### AIM OF THE EXERCISE
Take the line with "stent data, manual" as the first line and the last line of the data as the final one. Write out those lines exactly, and no others.

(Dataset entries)
***
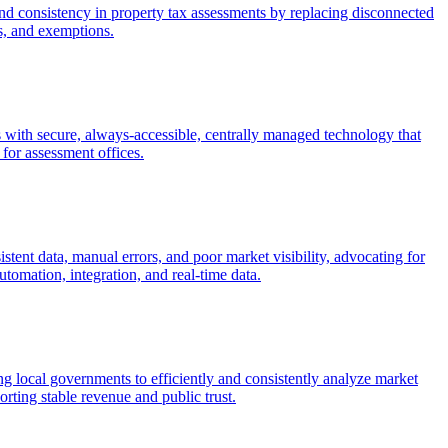
nd consistency in property tax assessments by replacing disconnected
s, and exemptions.
with secure, always-accessible, centrally managed technology that
 for assessment offices.
stent data, manual errors, and poor market visibility, advocating for
omation, integration, and real-time data.
 local governments to efficiently and consistently analyze market
rting stable revenue and public trust.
***
### RESULT OF THE TASK
stent data, manual errors, and poor market visibility, advocating for
omation, integration, and real-time data.
 local governments to efficiently and consistently analyze market
rting stable revenue and public trust.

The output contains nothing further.